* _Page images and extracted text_
★ ★ ★

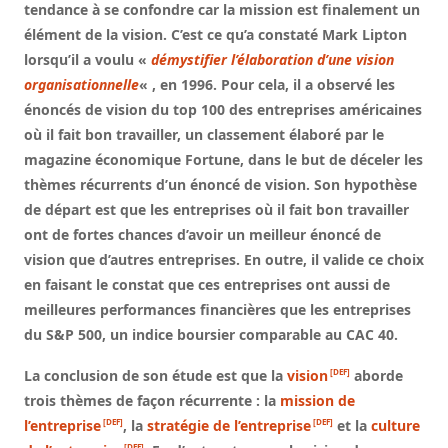
tendance à se confondre car la mission est finalement un
élément de la vision. C’est ce qu’a constaté Mark Lipton
lorsqu’il a voulu «
démystifier l’élaboration d’une vision
organisationnelle
« , en 1996. Pour cela, il a observé les
énoncés de vision du top 100 des entreprises américaines
où il fait bon travailler, un classement élaboré par le
magazine économique Fortune, dans le but de déceler les
thèmes récurrents d’un énoncé de vision. Son hypothèse
de départ est que les entreprises où il fait bon travailler
ont de fortes chances d’avoir un meilleur énoncé de
vision que d’autres entreprises. En outre, il valide ce choix
en faisant le constat que ces entreprises ont aussi de
meilleures performances financières que les entreprises
du S&P 500, un indice boursier comparable au CAC 40.
La conclusion de son étude est que la
vision
aborde
trois thèmes de façon récurrente : la
mission de
l’entreprise
, la
stratégie de l’entreprise
et la
culture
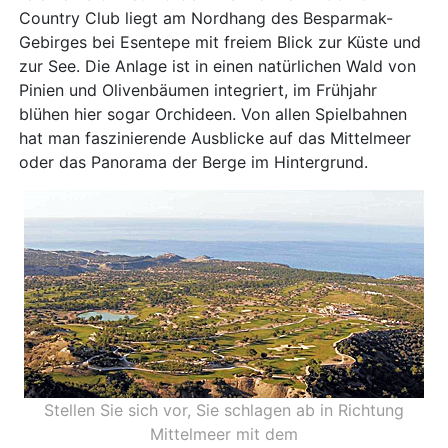
Country Club liegt am Nordhang des Besparmak-
Gebirges bei Esentepe mit freiem Blick zur Küste und
zur See. Die Anlage ist in einen natürlichen Wald von
Pinien und Olivenbäumen integriert, im Frühjahr
blühen hier sogar Orchideen. Von allen Spielbahnen
hat man faszinierende Ausblicke auf das Mittelmeer
oder das Panorama der Berge im Hintergrund.
Stellen Sie sich vor, Sie schlagen ab in Richtung
Mittelmeer mit dem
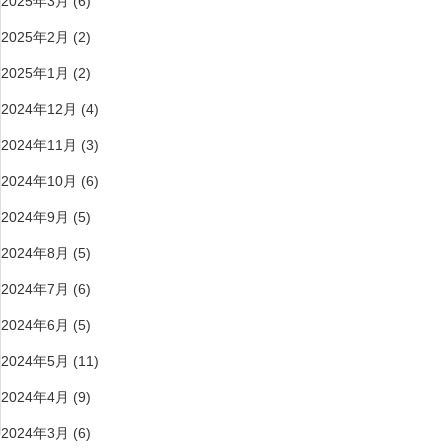
2025年3月
(6)
2025年2月
(2)
2025年1月
(2)
2024年12月
(4)
2024年11月
(3)
2024年10月
(6)
2024年9月
(5)
2024年8月
(5)
2024年7月
(6)
2024年6月
(5)
2024年5月
(11)
2024年4月
(9)
2024年3月
(6)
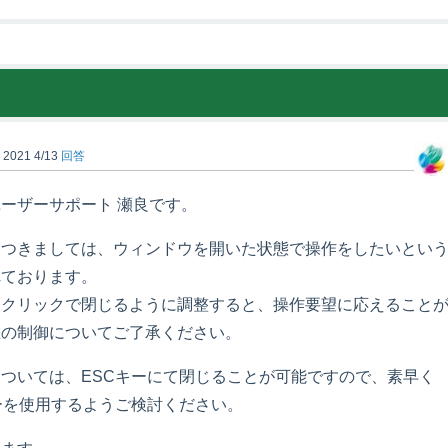
)
2021 4/13
回答
ーザーサポート 瀬良です。
につきましては、ウィンドウを開いた状態で操作をしたいとい
れております。
をクリックで閉じるように調整すると、操作要望に応えること
在の制御についてご了承ください。
ついては、ESCキーにて閉じることが可能ですので、素早く
ーを使用するようご検討ください。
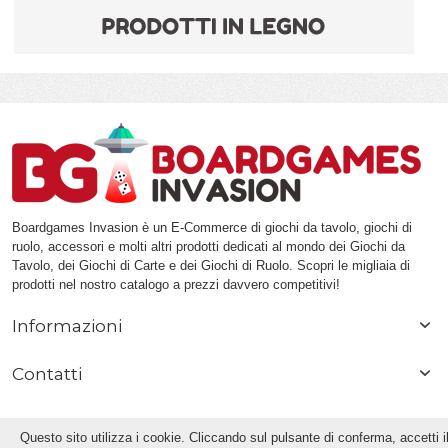
Boardgames Invasion è un E-Commerce di giochi da tavolo, giochi di
ruolo, accessori e molti altri prodotti dedicati al mondo dei Giochi da
Tavolo, dei Giochi di Carte e dei Giochi di Ruolo. Scopri le migliaia di
prodotti nel nostro catalogo a prezzi davvero competitivi!
Informazioni
Contatti
Questo sito utilizza i cookie. Cliccando sul pulsante di conferma, accetti i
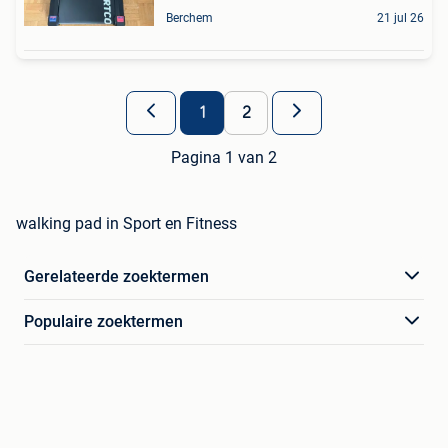
Berchem
21 jul 26
1
2
Pagina 1 van 2
walking pad in Sport en Fitness
Gerelateerde zoektermen
Populaire zoektermen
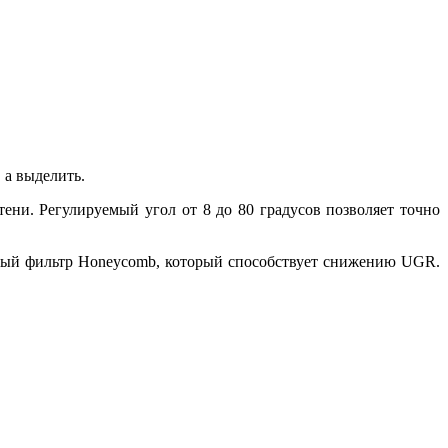
 а выделить.
ени. Регулируемый угол от 8 до 80 градусов позволяет точно
атый фильтр Honeycomb, который способствует снижению UGR.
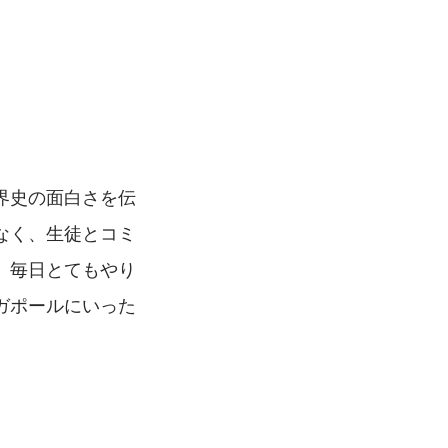
界史の面白さを伝
なく、生徒とコミ
、毎日とてもやり
ガポールにいった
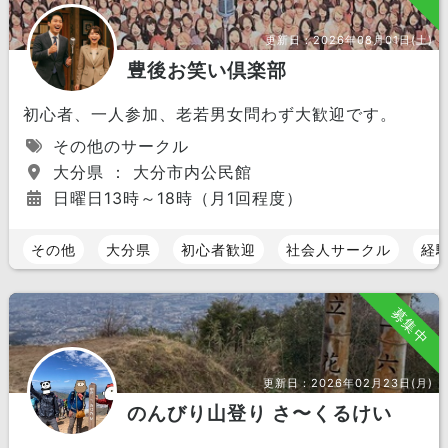
更新日：
2026年08月01日(土)
豊後お笑い倶楽部
初心者、一人参加、老若男女問わず大歓迎です。
その他のサークル
大分県 ： 大分市内公民館
日曜日13時～18時（月1回程度）
その他
大分県
初心者歓迎
社会人サークル
経
募集中
更新日：
2026年02月23日(月)
のんびり山登り さ〜くるけい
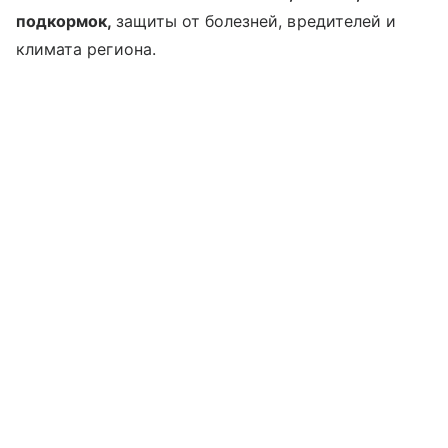
подкормок,
защиты от болезней, вредителей и
климата региона.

★ ★ ★

* _Your assignment_
Except for the pictures, copy every line of the records above exactly.

* _Response area_
tendance à se confondre car la mission est finalement un
élément de la vision. C’est ce qu’a constaté Mark Lipton
lorsqu’il a voulu «
démystifier l’élaboration d’une vision
organisationnelle
« , en 1996. Pour cela, il a observé les
énoncés de vision du top 100 des entreprises américaines
où il fait bon travailler, un classement élaboré par le
magazine économique Fortune, dans le but de déceler les
thèmes récurrents d’un énoncé de vision. Son hypothèse
de départ est que les entreprises où il fait bon travailler
ont de fortes chances d’avoir un meilleur énoncé de
vision que d’autres entreprises. En outre, il valide ce choix
en faisant le constat que ces entreprises ont aussi de
meilleures performances financières que les entreprises
du S&P 500, un indice boursier comparable au CAC 40.
La conclusion de son étude est que la
vision
aborde
trois thèmes de façon récurrente : la
mission de
l’entreprise
, la
stratégie de l’entreprise
et la
culture
Country Club liegt am Nordhang des Besparmak-
Gebirges bei Esentepe mit freiem Blick zur Küste und
zur See. Die Anlage ist in einen natürlichen Wald von
Pinien und Olivenbäumen integriert, im Frühjahr
blühen hier sogar Orchideen. Von allen Spielbahnen
hat man faszinierende Ausblicke auf das Mittelmeer
oder das Panorama der Berge im Hintergrund.
Stellen Sie sich vor, Sie schlagen ab in Richtung
Mittelmeer mit dem
2025年3月
(6)
2025年2月
(2)
2025年1月
(2)
2024年12月
(4)
2024年11月
(3)
2024年10月
(6)
2024年9月
(5)
2024年8月
(5)
2024年7月
(6)
2024年6月
(5)
2024年5月
(11)
2024年4月
(9)
2024年3月
(6)
)
2021 4/13
回答
ーザーサポート 瀬良です。
につきましては、ウィンドウを開いた状態で操作をしたいとい
れております。
をクリックで閉じるように調整すると、操作要望に応えること
在の制御についてご了承ください。
ついては、ESCキーにて閉じることが可能ですので、素早く
ーを使用するようご検討ください。
Boardgames Invasion è un E-Commerce di giochi da tavolo, giochi di
ruolo, accessori e molti altri prodotti dedicati al mondo dei Giochi da
Tavolo, dei Giochi di Carte e dei Giochi di Ruolo. Scopri le migliaia di
prodotti nel nostro catalogo a prezzi davvero competitivi!
Informazioni
Contatti
Questo sito utilizza i cookie. Cliccando sul pulsante di conferma, accetti i
Berchem
21 jul 26
1
2
Pagina 1 van 2
walking pad in Sport en Fitness
Gerelateerde zoektermen
Populaire zoektermen
 а выделить.
ени. Регулируемый угол от 8 до 80 градусов позволяет точно
атый фильтр Honeycomb, который способствует снижению UGR.
界史の面白さを伝
なく、生徒とコミ
、毎日とてもやり
ガポールにいった
更新日：
2026年08月01日(土)
豊後お笑い倶楽部
初心者、一人参加、老若男女問わず大歓迎です。
その他のサークル
大分県 ： 大分市内公民館
日曜日13時～18時（月1回程度）
その他
大分県
初心者歓迎
社会人サークル
経
募集中
更新日：
2026年02月23日(月)
のんびり山登り さ〜くるけい
подкормок,
защиты от болезней, вредителей и
климата региона.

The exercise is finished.